Lázaro en el Camino de Santiago 2023

Se hace camino al andar

Un grupo de treinta personas de diferentes lugares y situaciones partimos de Lugo hacia Santiago de Compostela con un objetivo en común: compartir la vida, la historia y las experiencias de cada uno para aprender a ser más humanos.

Hemos caminado buscando el encuentro, auténtico y profundo. En silencio y en compañía, cantando, bailando y cargando con el peso de aquellos que más lo necesitaban. Escuchando no solo nuestro propio ritmo, sino también el de los demás. Siendo soporte y permitiéndonos ser sostenidos por otros.

Ha sido una oportunidad para enfrentar de frente nuestros miedos, debilidades, pero también fortalezas y capacidades. Un momento para profundizar en quiénes somos, qué buscamos, hacia dónde vamos y qué huellas estamos dejando con la vida que llevamos. Una oportunidad para pensar en todas aquellas personas que han sido como «flechas amarillas» en nuestra vida. Aquellas que nos han ayudado a trascender lo superficial, que nos han motivado a ser mejores personas. Personas que nos han inspirado y que, en el camino, vuelven a nuestros corazones. También han sido días de reconciliación y agradecimiento.

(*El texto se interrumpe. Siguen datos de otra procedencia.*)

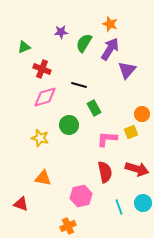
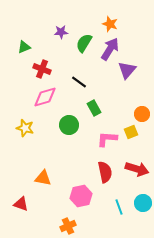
black line: moved 3 px up; rotated 21 degrees clockwise
yellow star: moved 15 px left, 10 px up
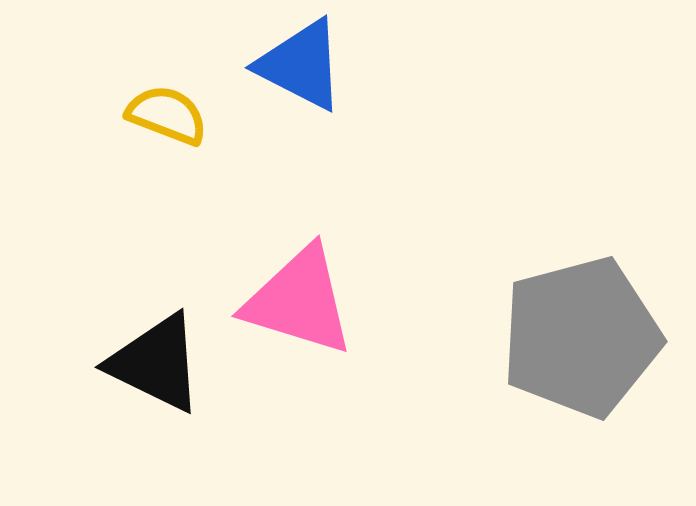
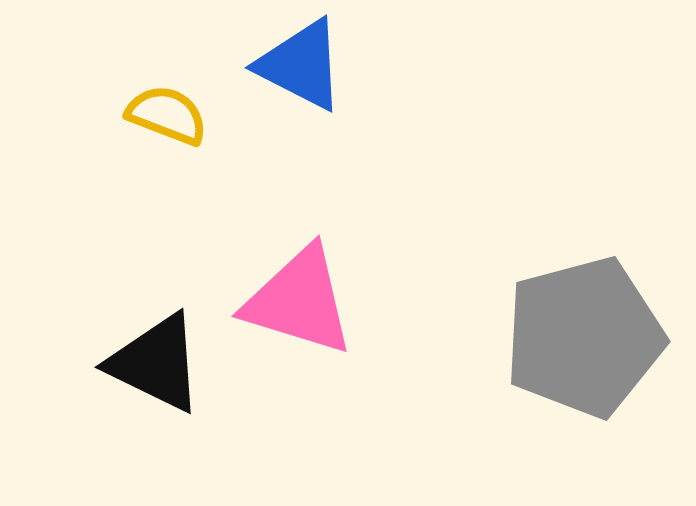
gray pentagon: moved 3 px right
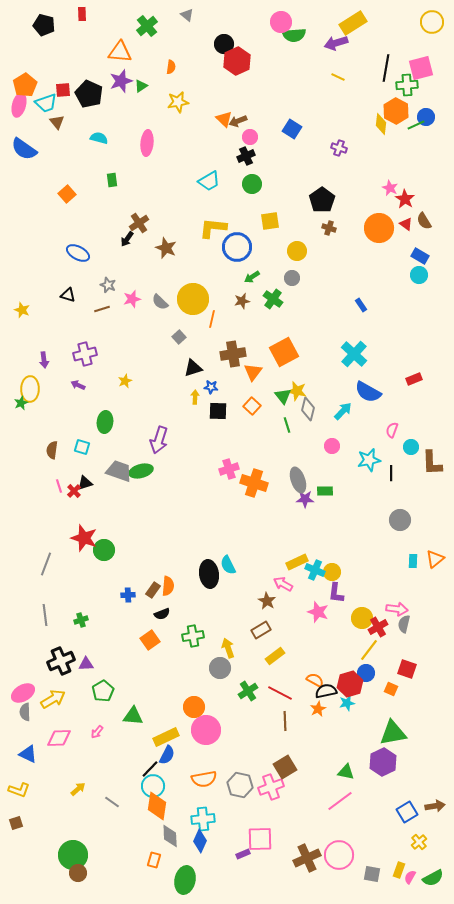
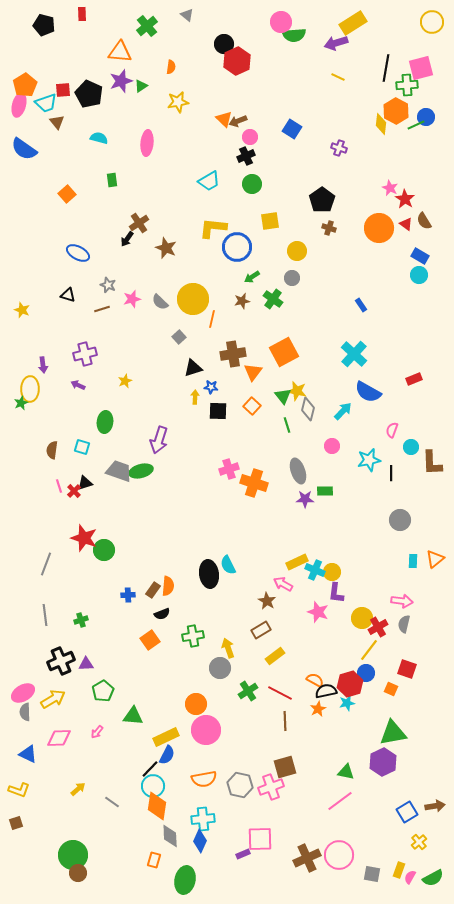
purple arrow at (44, 360): moved 1 px left, 5 px down
gray ellipse at (298, 480): moved 9 px up
pink arrow at (397, 609): moved 5 px right, 8 px up
orange circle at (194, 707): moved 2 px right, 3 px up
brown square at (285, 767): rotated 15 degrees clockwise
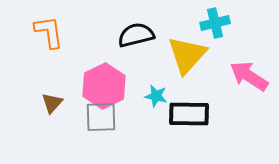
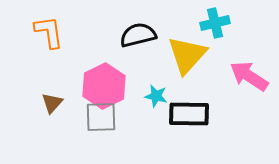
black semicircle: moved 2 px right
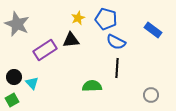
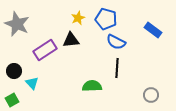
black circle: moved 6 px up
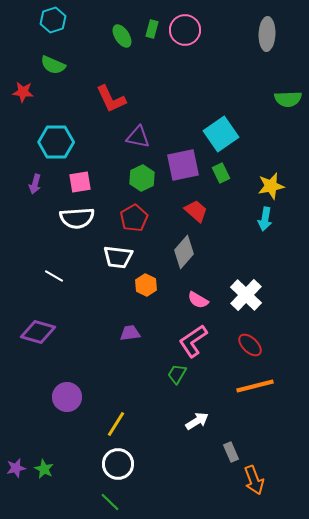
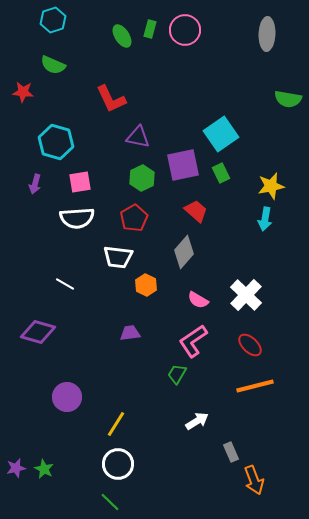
green rectangle at (152, 29): moved 2 px left
green semicircle at (288, 99): rotated 12 degrees clockwise
cyan hexagon at (56, 142): rotated 16 degrees clockwise
white line at (54, 276): moved 11 px right, 8 px down
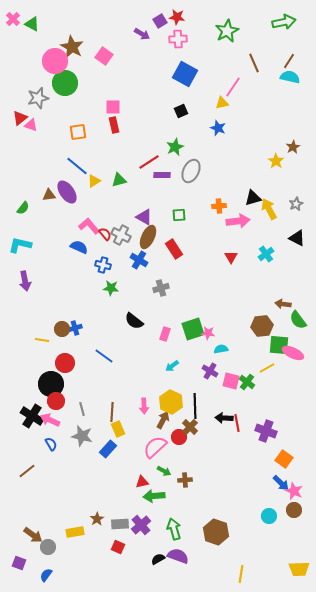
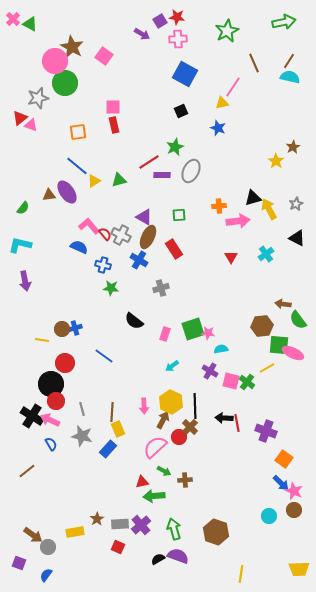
green triangle at (32, 24): moved 2 px left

El día a día del camino solidario

Comenzamos temprano, desayunamos en el lugar y estamos listos para emprender el camino. Una vez que todo el grupo está preparado, empieza la aventura. Algunos miembros nos invitan a una reflexión que nos acompañará durante el día. Ellos la preparan el día anterior y comparten su punto de vista, dejándonos alguna pregunta con la que pensar.

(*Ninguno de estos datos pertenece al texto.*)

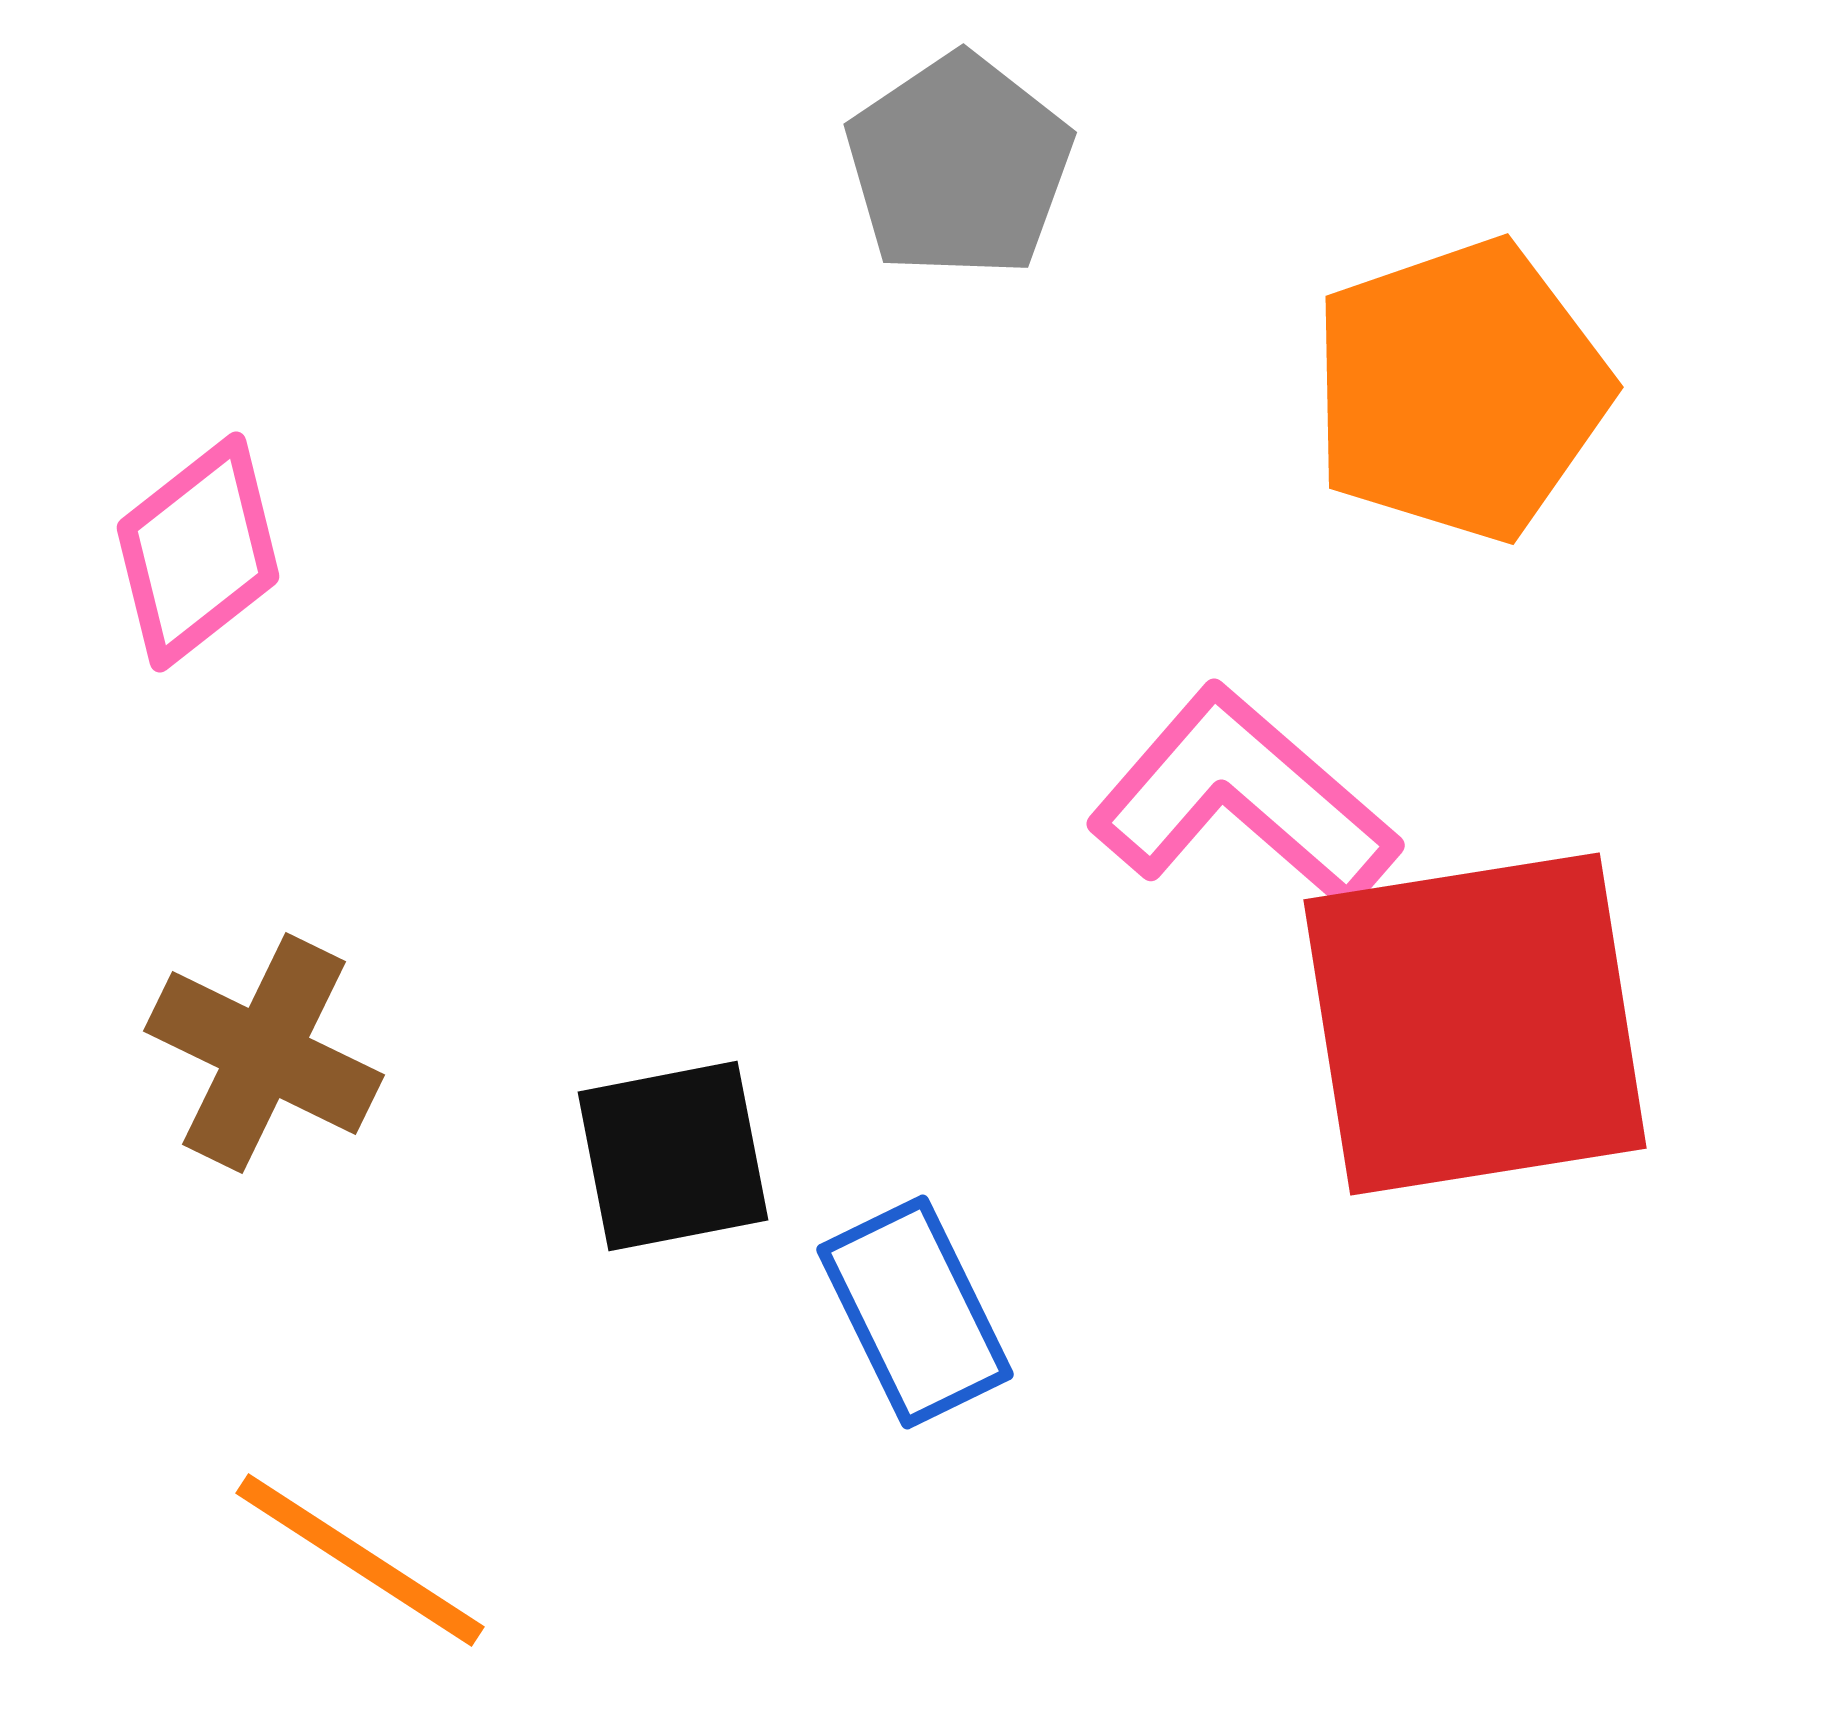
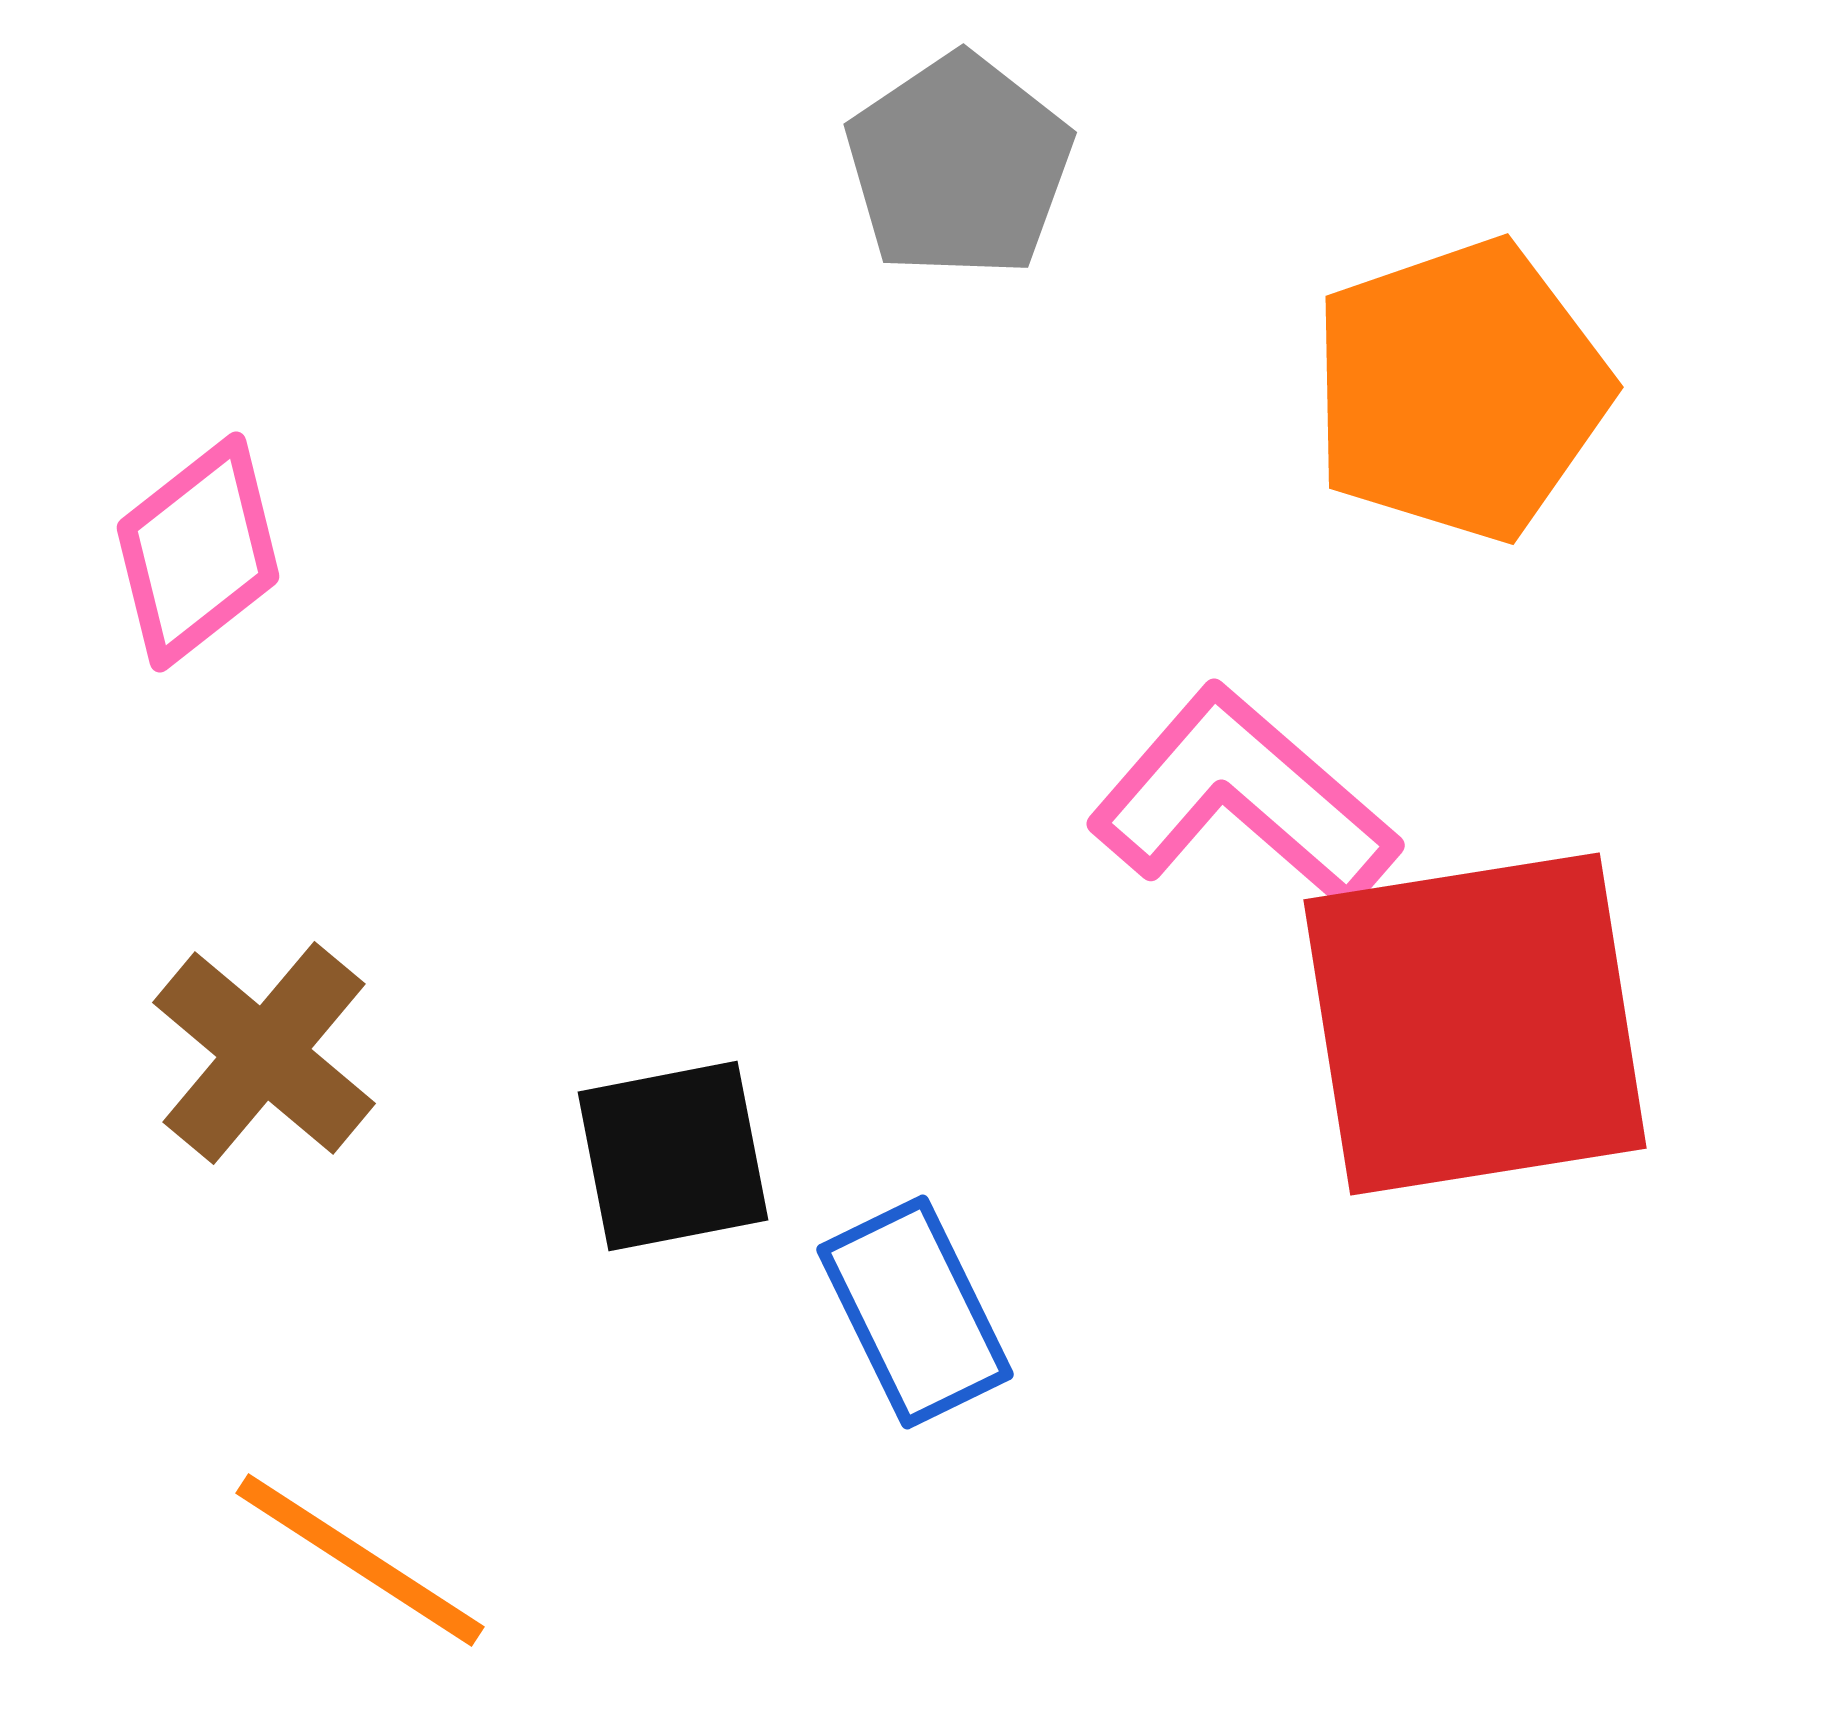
brown cross: rotated 14 degrees clockwise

Todos llevan un papel en el que podrán seguir profundizando en estos temas, y cada uno empieza a caminar en silencio. Así vamos, a lo largo de una hora, estando dispuestos a escuchar lo que la Naturaleza y Dios nos quieren decir, escuchando en nuestro interior y de manera profunda.

Luego nos reunimos todos y volvemos a compartir un poema o reflexión que leemos de manera conjunta. Más tarde, seguimos caminando, ahora sí, con un desafío propio de cada jornada, nos disponemos a conversar con nuestros compañeros de camino. Vidas muy distintas, muchas desconocidas, pero que en el camino se convierten en vidas hermanas, y que nos enseñan mucho a través de sus testimonios, consejos y reflexiones. Luego paramos a comer si tenemos que recorrer muchos kilómetros. Hacer 30 seguidos no es tan sencillo. Recargamos fuerzas. Y algún bocadillo nos renueva. En otras ocasiones llegamos primero al albergue y luego preparamos algo entre todos. Siempre juntos, siempre ayudándonos mutuamente. Aquí todos somos protagonistas y responsables de nuestro camino.

Más tarde, llega el momento de la ducha y la pequeña siesta. Otros deciden ir a caminar y recorrer pueblos o ciudades. A eso de las 18 o 19 horas nos juntamos y nos dividimos en grupos para compartir lo vivido. Reflexionamos sobre nuestro camino, pero también sobre lo que este refleja de nuestra vida.

Hablamos de nuestro equipaje, de cómo avanzar en la vida, de nuestras limitaciones y capacidades. Otro día, nos toca enfrentar nuestros miedos, hacerles frente y pensar también en nuestros compañeros de vida.

Hemos revisado nuestras metas, personales y colectivas, y día a día hemos profundizado más en esas realidades compartidas. Luego llega la hora de cenar y lo hacemos a lo grande. Compartimos unas pizzas o un pulpo a la gallega, entre otras cosas.

Y sin dejar pasar mucho tiempo, cada uno va a su litera, esperando dormir y recuperarse para el día siguiente.